I'm having a little trouble thinking of any, but there's got to be at least a couple advantages to an extra hinge in your arm. Well, maybe not. It actually just looks like it would really suck. I guess it's probably good for a party trick though.
Anyone else see The Arrival with Charlie Sheen?
Gives a whole new meaning to a reach around
i bet he can scratch any part of his back without a stick
Recipient of the new Obama healthcare package.
you are what you eat...time to lay off those chicken wings
once again the white man is going to give a free handout to the colored folk..
oops am I banned now Jay?
So that's a Funny Bone!
That nigger is a hell of a breakdancer ooopsss in mean african american
He's the slowest one in the pack now..he only has three legs to run on.
Great for holding on to buckets of chicken.
I just went in to get my hair cut, and there was this dog, y'see...
who cares? obviously a fucking doctor that needs to pay more taxes than we do... i bet he wouldn't give a shit then!
its nice to see my tax dollars are hard at work helping the colored people
Looked like a tit growing out of there.
the only thing pig skins bring is disease
this is the reason why black people don't go back to africa after people always tell them "go back to africa." motherfuckers don't even possess enough sense to put a fractured arm in something that acts like a cast or a sling. senseless motherfuckers...
now that's some inbred genes
Stretch Armstrong's poor cousin.
Why didn't he have it fixed before?
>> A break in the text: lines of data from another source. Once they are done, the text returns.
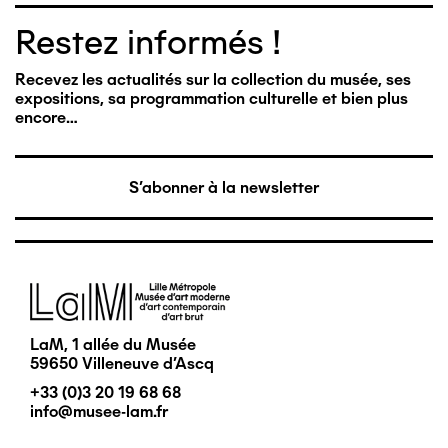
Restez informés !
Recevez les actualités sur la collection du musée, ses
expositions, sa programmation culturelle et bien plus
encore…
S'abonner à la newsletter
Image
LaM, 1 allée du Musée
59650 Villeneuve d'Ascq
+33 (0)3 20 19 68 68
info@musee-lam.fr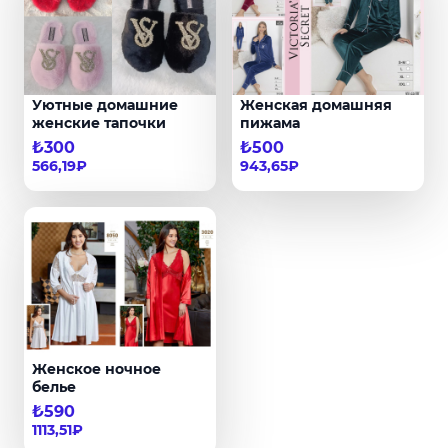
Уютные домашние
Женская домашняя
женские тапочки
пижама
₺300
₺500
566,19₽
943,65₽
Женское ночное
белье
₺590
1113,51₽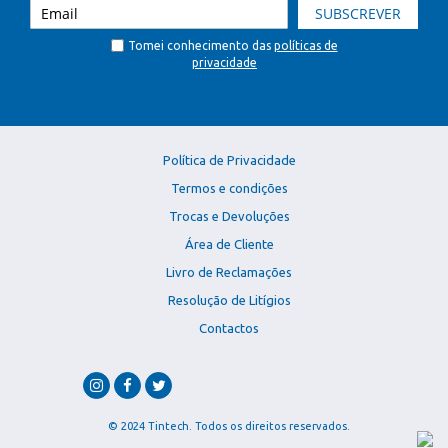
SUBSCREVER
Tomei conhecimento das
políticas de
privacidade
Política de Privacidade
Termos e condições
Trocas e Devoluções
Área de Cliente
Livro de Reclamações
Resolução de Litígios
Contactos
© 2024 Tintech. Todos os direitos reservados.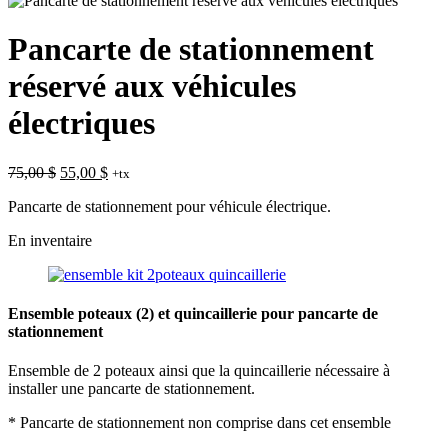
Pancarte de stationnement
réservé aux véhicules
électriques
Le
Le
75,00
$
55,00
$
+tx
prix
prix
Pancarte de stationnement pour véhicule électrique.
initial
actuel
était :
est :
En inventaire
75,00 $.
55,00 $.
Ensemble poteaux (2) et quincaillerie pour pancarte de
stationnement
Ensemble de 2 poteaux ainsi que la quincaillerie nécessaire à
installer une pancarte de stationnement.
* Pancarte de stationnement non comprise dans cet ensemble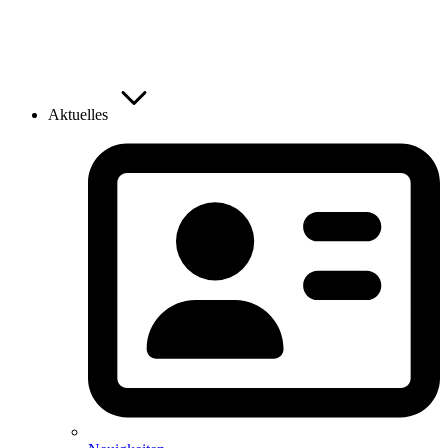
Aktuelles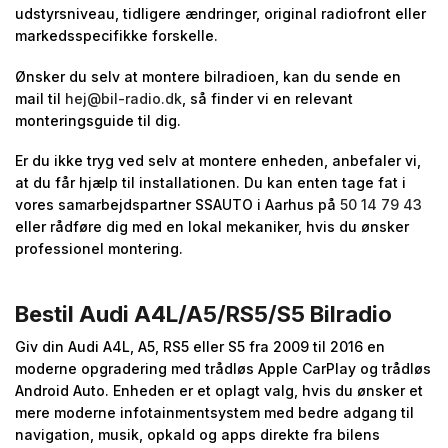
udstyrsniveau, tidligere ændringer, original radiofront eller
markedsspecifikke forskelle.
Ønsker du selv at montere bilradioen, kan du sende en
mail til
hej@bil-radio.dk
, så finder vi en relevant
monteringsguide til dig.
Er du ikke tryg ved selv at montere enheden, anbefaler vi,
at du får hjælp til installationen. Du kan enten tage fat i
vores samarbejdspartner SSAUTO i Aarhus på
50 14 79 43
eller rådføre dig med en lokal mekaniker, hvis du ønsker
professionel montering.
Bestil Audi A4L/A5/RS5/S5 Bilradio
Giv din Audi A4L, A5, RS5 eller S5 fra 2009 til 2016 en
moderne opgradering med trådløs Apple CarPlay og trådløs
Android Auto. Enheden er et oplagt valg, hvis du ønsker et
mere moderne infotainmentsystem med bedre adgang til
navigation, musik, opkald og apps direkte fra bilens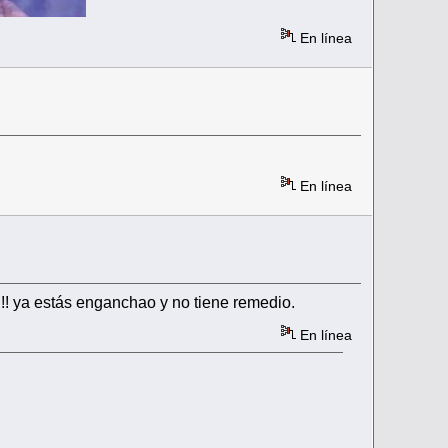
En línea
En línea
!!! ya estás enganchao y no tiene remedio.
En línea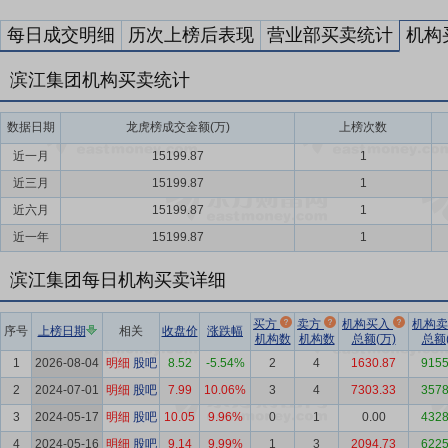
每日成交明细
历次上榜后表现
营业部买卖统计
机构
滨江集团机构买卖统计
数据日期
龙虎榜成交金额(万)
上榜次数
近一月
15199.87
1
近三月
15199.87
1
近六月
15199.87
1
近一年
15199.87
1
滨江集团每日机构买卖详细
买方
卖方
机构买入
机构
序号
上榜日期
相关
收盘价
涨跌幅
机构数
机构数
总额(万)
总额(
1
2026-08-04
明细
股吧
8.52
-5.54%
2
4
1630.87
9155
2
2024-07-01
明细
股吧
7.99
10.06%
3
4
7303.33
3578
3
2024-05-17
明细
股吧
10.05
9.96%
0
1
0.00
4328
4
2024-05-16
明细
股吧
9.14
9.99%
1
3
2094.73
6225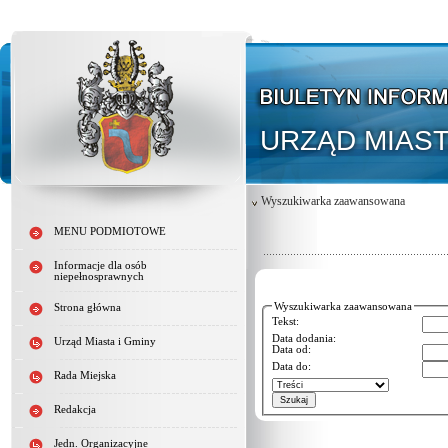
URZĄD MIAST
Wyszukiwarka zaawansowana
MENU PODMIOTOWE
Informacje dla osób
niepełnosprawnych
Wyszukiwarka zaawansowana
Strona główna
Tekst:
Data dodania:
Urząd Miasta i Gminy
Data od:
Data do:
Rada Miejska
Redakcja
Jedn. Organizacyjne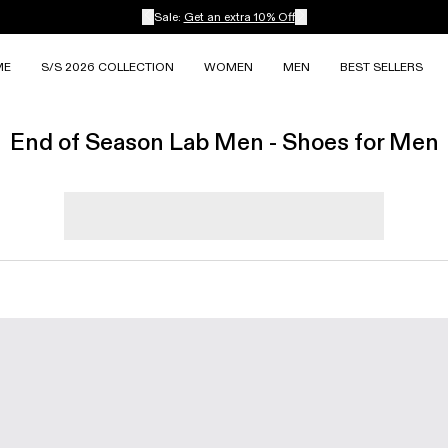
Sale:
Get an extra 10% Off
ME
S/S 2026 COLLECTION
WOMEN
MEN
BEST SELLERS
End of Season Lab Men - Shoes for Men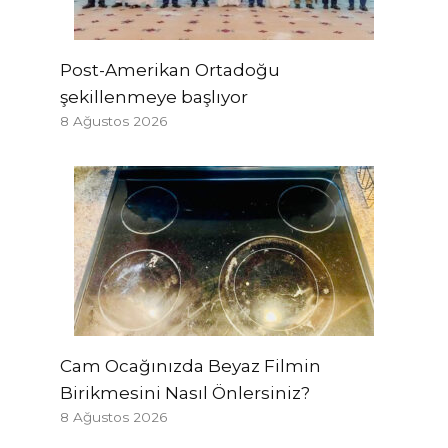
Post-Amerikan Ortadoğu
şekillenmeye başlıyor
8 Ağustos 2026
Cam Ocağınızda Beyaz Filmin
Birikmesini Nasıl Önlersiniz?
8 Ağustos 2026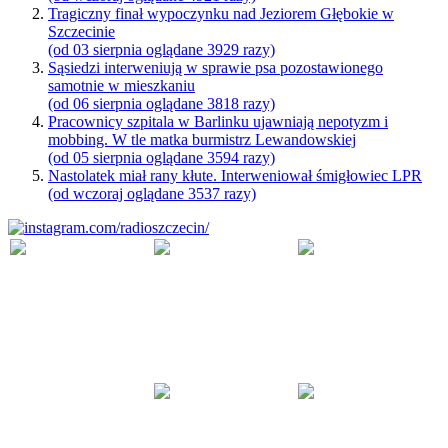
Tragiczny finał wypoczynku nad Jeziorem Głębokie w
Szczecinie
(od 03 sierpnia oglądane 3929 razy)
Sąsiedzi interweniują w sprawie psa pozostawionego
samotnie w mieszkaniu
(od 06 sierpnia oglądane 3818 razy)
Pracownicy szpitala w Barlinku ujawniają nepotyzm i
mobbing. W tle matka burmistrz Lewandowskiej
(od 05 sierpnia oglądane 3594 razy)
Nastolatek miał rany kłute. Interweniował śmigłowiec LPR
(od wczoraj oglądane 3537 razy)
Is there some kind of watermelon carrying advantage to this?
my dicks got the same kink in it when its flexed, it rubs the missus g spot though, sometimes the g stands for "get out"
When I would be the doctor I would him only operate him for sex.
^^^^^^that doesn't even make sense^^^^^^^^
Just saying likes....
thats fucked up his weight lifting career.
What the fuck was this meeting about? This fool needed a cast over a fucking year ago?